Senate passes bill to vacate misdemeanor marijuana convictions

Washington state senators approved a bill on March 11 with a 29-19 vote that could vacate tens of thousands misdemeanor marijuana convictions.

The bill, which is sponsored by Sen. Joe Nguyen (D-White Center), would require that sentencing courts approve requests for conviction vacations by people who were at least 21 at the time of the offense.

"This is something that has been legalized by the vote of the people and would not be criminalized right now," Sen. Nguyen said prior to the bill's passage. "As we know convictions create an extreme hardship for folks, whether it's housing or educational opportunities."

In 2012, voters approved Initiative 502, which legalized recreational marijuana statewide for those over the age of 21.

Both the Washington State Patrol and the Administrative Office of the Courts estimate that over 40,000 people across the state could be eligible for conviction vacation under the bill, the Tacoma News Tribune reports.

Earlier this year, Gov. Jay Inslee announced that he would pardon people with misdemeanor marijuana possession charges. However, his initiative limited the number of people that would be eligible — his office estimated the number is around 3,500 — by adding requirements like the misdemeanor be the only conviction on their record.

In contrast, the Senate bill would approve vacations of marijuana-related misdemeanors regardless of the person's record.

But the far-reaching nature of the legislation raised eyebrows among some senators, including local Republican Sen.
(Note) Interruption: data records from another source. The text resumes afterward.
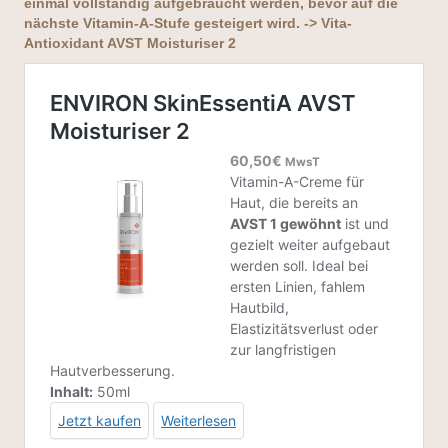
einmal vollständig aufgebraucht werden, bevor auf die
nächste Vitamin-A-Stufe gesteigert wird. -> Vita-
Antioxidant AVST Moisturiser 2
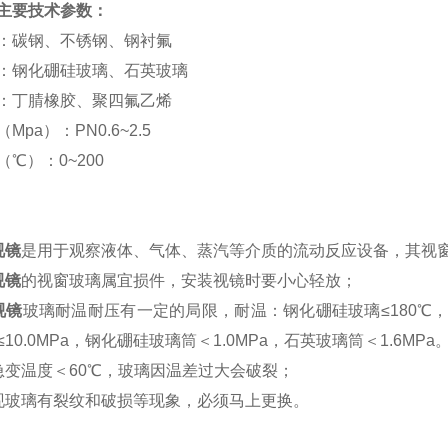
主要技术参数：
：碳钢、不锈钢、钢衬氟
：钢化硼硅玻璃、石英玻璃
：丁腈橡胶、聚四氟乙烯
Mpa）：PN0.6~2.5
℃）：0~200
视镜
是用于观察液体、气体、蒸汽等介质的流动反应设备，其视
视镜
的视窗玻璃属宜损件，安装视镜时要小心轻放；
视镜
玻璃耐温耐压有一定的局限，耐温：钢化硼硅玻璃≤180℃，石英
≤10.0MPa，钢化硼硅玻璃筒＜1.0MPa，石英玻璃筒＜1.6
急变温度＜60℃，玻璃因温差过大会破裂；
现玻璃有裂纹和破损等现象，必须马上更换。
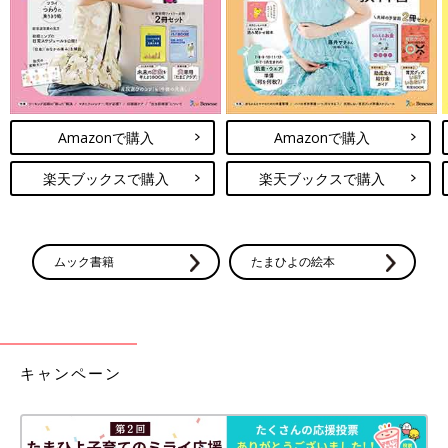
Amazonで購入
Amazonで購入
楽天ブックスで購入
楽天ブックスで購入
ムック書籍
たまひよの絵本
キャンペーン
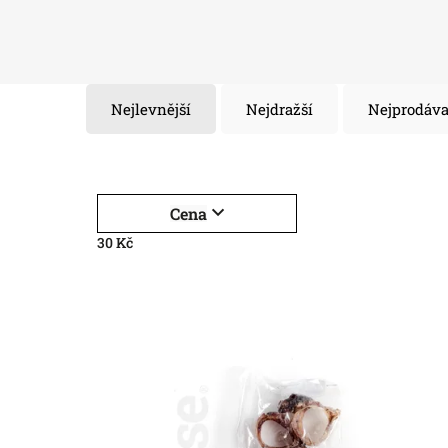
Nejlevnější
Nejdražší
Nejprodáva
Cena
30
Kč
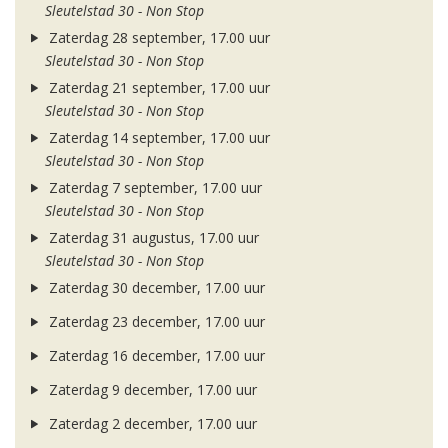
Sleutelstad 30 - Non Stop
Zaterdag 28 september, 17.00 uur
Sleutelstad 30 - Non Stop
Zaterdag 21 september, 17.00 uur
Sleutelstad 30 - Non Stop
Zaterdag 14 september, 17.00 uur
Sleutelstad 30 - Non Stop
Zaterdag 7 september, 17.00 uur
Sleutelstad 30 - Non Stop
Zaterdag 31 augustus, 17.00 uur
Sleutelstad 30 - Non Stop
Zaterdag 30 december, 17.00 uur
Zaterdag 23 december, 17.00 uur
Zaterdag 16 december, 17.00 uur
Zaterdag 9 december, 17.00 uur
Zaterdag 2 december, 17.00 uur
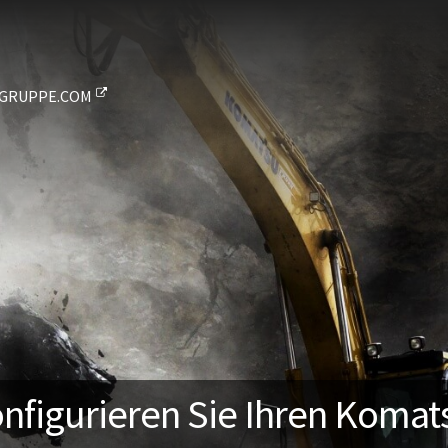
GRUPPE.COM
nfigurieren Sie Ihren Komat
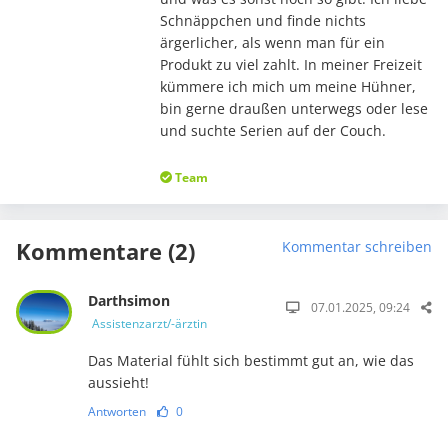
Schnäppchen und finde nichts
ärgerlicher, als wenn man für ein
Produkt zu viel zahlt. In meiner Freizeit
kümmere ich mich um meine Hühner,
bin gerne draußen unterwegs oder lese
und suchte Serien auf der Couch.
Team
Kommentare (2)
Kommentar schreiben
Darthsimon
07.01.2025, 09:24
Assistenzarzt/-ärztin
Das Material fühlt sich bestimmt gut an, wie das
aussieht!
Antworten
0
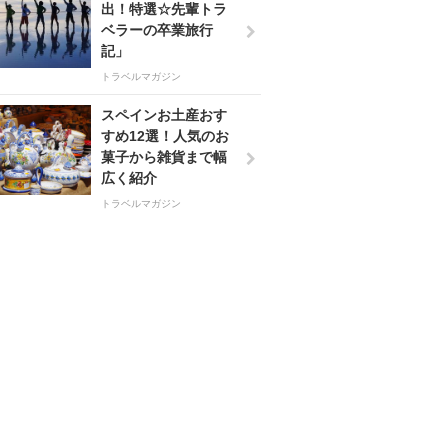
出！特選☆先輩トラ
ベラーの卒業旅行
記」
トラベルマガジン
スペインお土産おす
すめ12選！人気のお
菓子から雑貨まで幅
広く紹介
トラベルマガジン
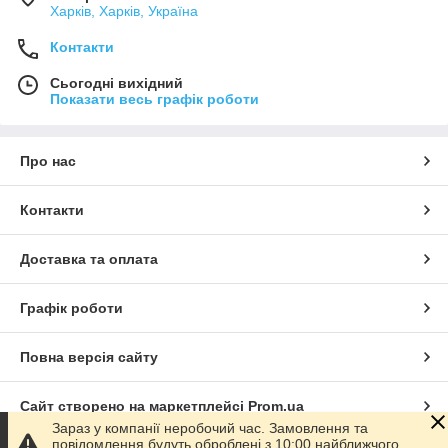
Харків, Харків, Україна
Контакти
Сьогодні вихідний
Показати весь графік роботи
Про нас
Контакти
Доставка та оплата
Графік роботи
Повна версія сайту
Сайт створено на маркетплейсі
Prom.ua
Зараз у компанії неробочий час. Замовлення та
повідомлення будуть оброблені з 10:00 найближчого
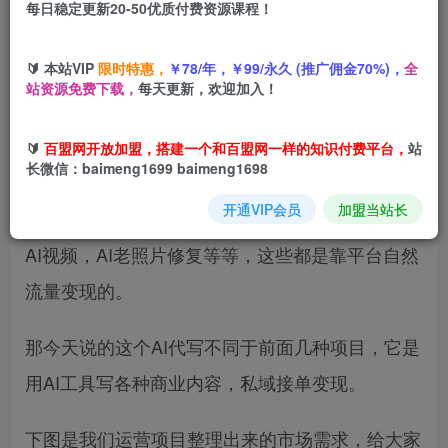
每日稳定更新20-50优质付费资源课程！
您当前未登录！建议登陆后购买，可保存购买订单
🔰 本站VIP
限时特惠，
￥78/年，￥99/永久 (推广佣金70%)，
全
站资源免费下载，
每天更新，欢迎加入！
2025年已进进入下半年，今天给大家分享的项目
🔰
百盟网开放加盟，搭建一个和百盟网一样的知识付费平台，
站
是已经上线一年稳定技能型项目，AI写作掘金
长微信：baimeng1699 baimeng1698
开通VIP会员
加盟当站长
现在靠AI变现的方式有很多种，AI写作，AI绘画，
AI视频，AI老照片修复等等，这些都是靠平台自然
流量变现的。
那今天说的这个AI代写不同于前面几种项目，它是
用AI工具写各种商业内容，私域接单变现。
下图是我们运营项目整理出来的市场需求，给大家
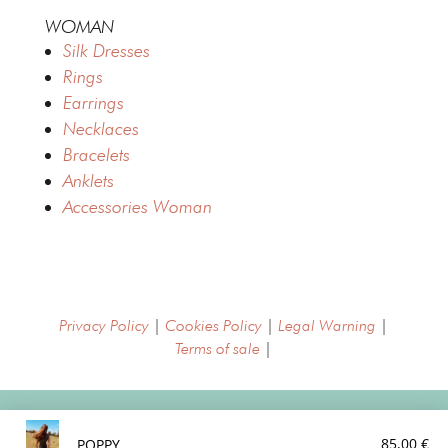
WOMAN
Silk Dresses
Rings
Earrings
Necklaces
Bracelets
Anklets
Accessories Woman
Privacy Policy
|
Cookies Policy
|
Legal Warning
|
Terms of sale
|
Copyright © MajimePalma 2022
85,00
€
POPPY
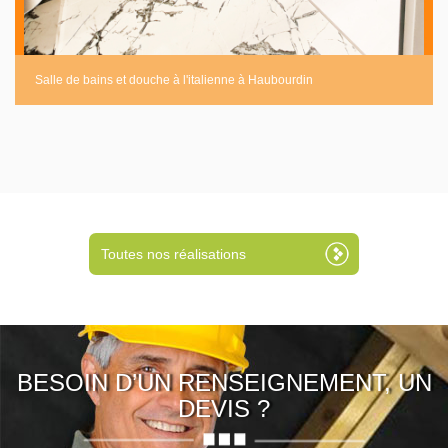
Salle de bains et douche à l'italienne à Haubourdin
Toutes nos réalisations
BESOIN D’UN RENSEIGNEMENT, UN
DEVIS ?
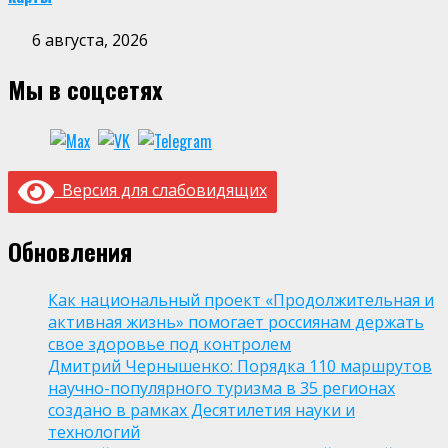
6 августа, 2026
Мы в соцсетях
Версия для слабовидящих
Обновления
Как национальный проект «Продолжительная и
активная жизнь» помогает россиянам держать
свое здоровье под контролем
Дмитрий Чернышенко: Порядка 110 маршрутов
научно-популярного туризма в 35 регионах
создано в рамках Десятилетия науки и
технологий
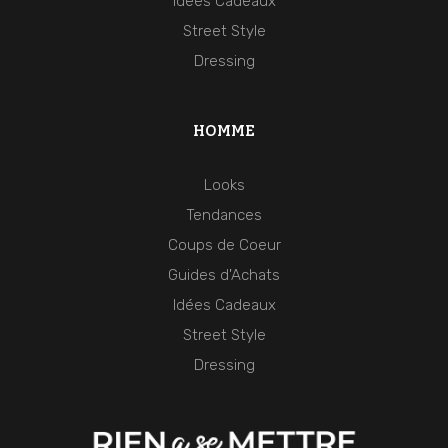
Idées Cadeaux
Street Style
Dressing
HOMME
Looks
Tendances
Coups de Coeur
Guides d'Achats
Idées Cadeaux
Street Style
Dressing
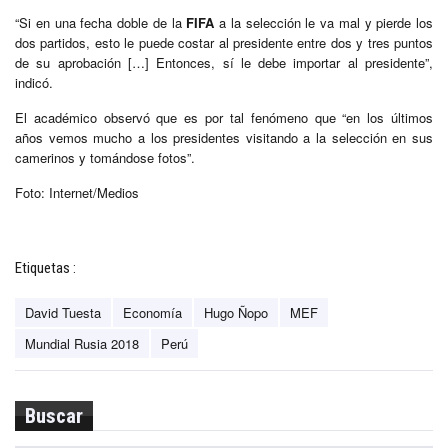
“Si en una fecha doble de la
FIFA
a la selección le va mal y pierde los
dos partidos, esto le puede costar al presidente entre dos y tres puntos
de su aprobación […] Entonces, sí le debe importar al presidente”,
indicó.
El académico observó que es por tal fenómeno que “en los últimos
años vemos mucho a los presidentes visitando a la selección en sus
camerinos y tomándose fotos”.
Foto: Internet/Medios
Etiquetas :
David Tuesta
Economía
Hugo Ñopo
MEF
Mundial Rusia 2018
Perú
Buscar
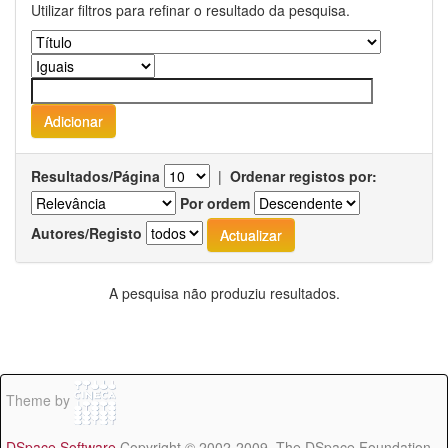
Utilizar filtros para refinar o resultado da pesquisa.
Resultados/Página
|
Ordenar registos por:
Por ordem
Autores/Registo
A pesquisa não produziu resultados.
Theme by
DSpace Software
Copyright © 2002-2009 The DSpace Foundation -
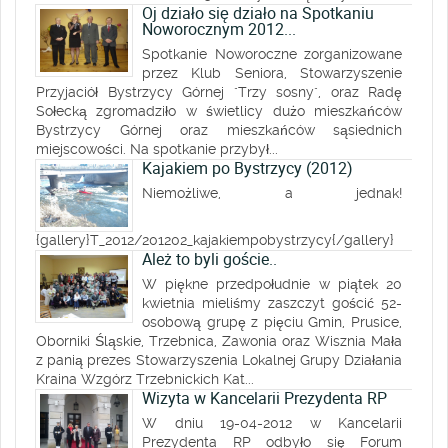
Oj działo się działo na Spotkaniu
Noworocznym 2012...
Spotkanie Noworoczne zorganizowane
przez Klub Seniora, Stowarzyszenie
Przyjaciół Bystrzycy Górnej "Trzy sosny", oraz Radę
Sołecką zgromadziło w świetlicy dużo mieszkańców
Bystrzycy Górnej oraz mieszkańców sąsiednich
miejscowości. Na spotkanie przybył...
Kajakiem po Bystrzycy (2012)
Niemożliwe, a jednak!
{gallery}T_2012/201202_kajakiempobystrzycy{/gallery}
Ależ to byli goście..
W piękne przedpołudnie w piątek 20
kwietnia mieliśmy zaszczyt gościć 52-
osobową grupę z pięciu Gmin, Prusice,
Oborniki Śląskie, Trzebnica, Zawonia oraz Wisznia Mała
z panią prezes Stowarzyszenia Lokalnej Grupy Działania
Kraina Wzgórz Trzebnickich Kat...
Wizyta w Kancelarii Prezydenta RP
W dniu 19-04-2012 w Kancelarii
Prezydenta RP odbyło się Forum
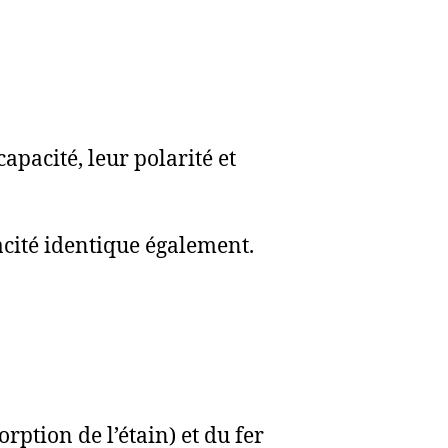
pacité, leur polarité et
cité identique également.
rption de l’étain) et du fer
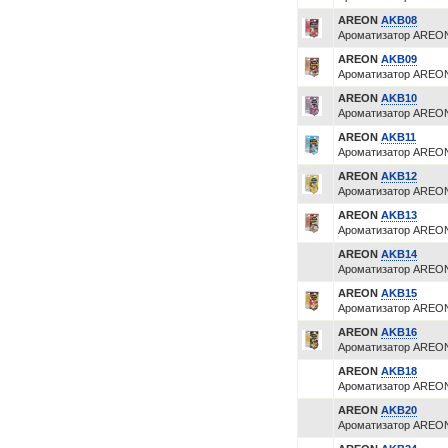
AREON
AKB08
Ароматизатор AREON
AREON
AKB09
Ароматизатор AREON
AREON
AKB10
Ароматизатор AREON 
AREON
AKB11
Ароматизатор AREON
AREON
AKB12
Ароматизатор AREON 
AREON
AKB13
Ароматизатор AREON
AREON
AKB14
Ароматизатор AREON 
AREON
AKB15
Ароматизатор AREON
AREON
AKB16
Ароматизатор AREON 
AREON
AKB18
Ароматизатор AREON
AREON
AKB20
Ароматизатор AREON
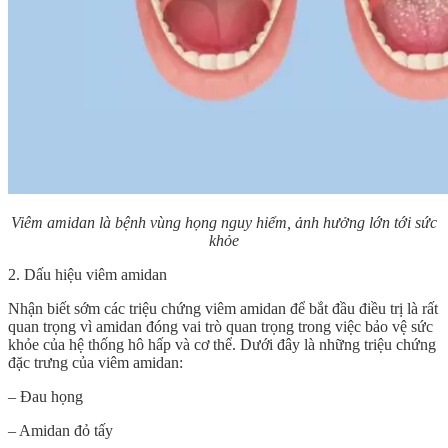
Viêm amidan là bệnh vùng họng nguy hiểm, ảnh hưởng lớn tới sức
khỏe
2. Dấu hiệu viêm amidan
Nhận biết sớm các triệu chứng viêm amidan để bắt đầu điều trị là rất
quan trọng vì amidan đóng vai trò quan trọng trong việc bảo vệ sức
khỏe của hệ thống hô hấp và cơ thể. Dưới đây là những triệu chứng
đặc trưng của viêm amidan:
– Đau họng
– Amidan đỏ tấy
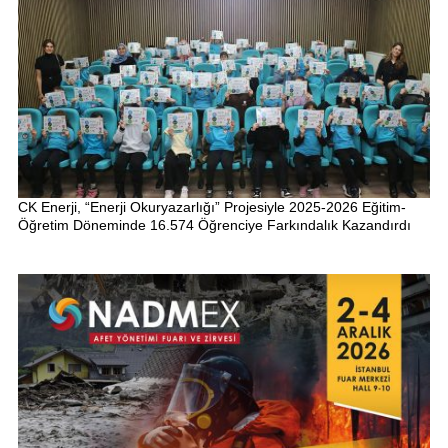
CK Enerji, “Enerji Okuryazarlığı” Projesiyle 2025-2026 Eğitim-
Öğretim Döneminde 16.574 Öğrenciye Farkındalık Kazandırdı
Mike Padden, who argued that the bill went too far.

"Is that what we really want?" he said on March 11. "Certainly the people spoke and voted but when they voted that was prospectively, not retroactively."

Padden and Republican Sen. Jeff Holy pushed several amendments that would've prevented further conviction vacations for those who have already gotten two misdemeanor marijuana convictions wiped from their record and required that people apply for convictions within one year of the bill's enactment. Both amendments were voted down. The bill now moves over to the House before it can head to Inslee's desk for his signature.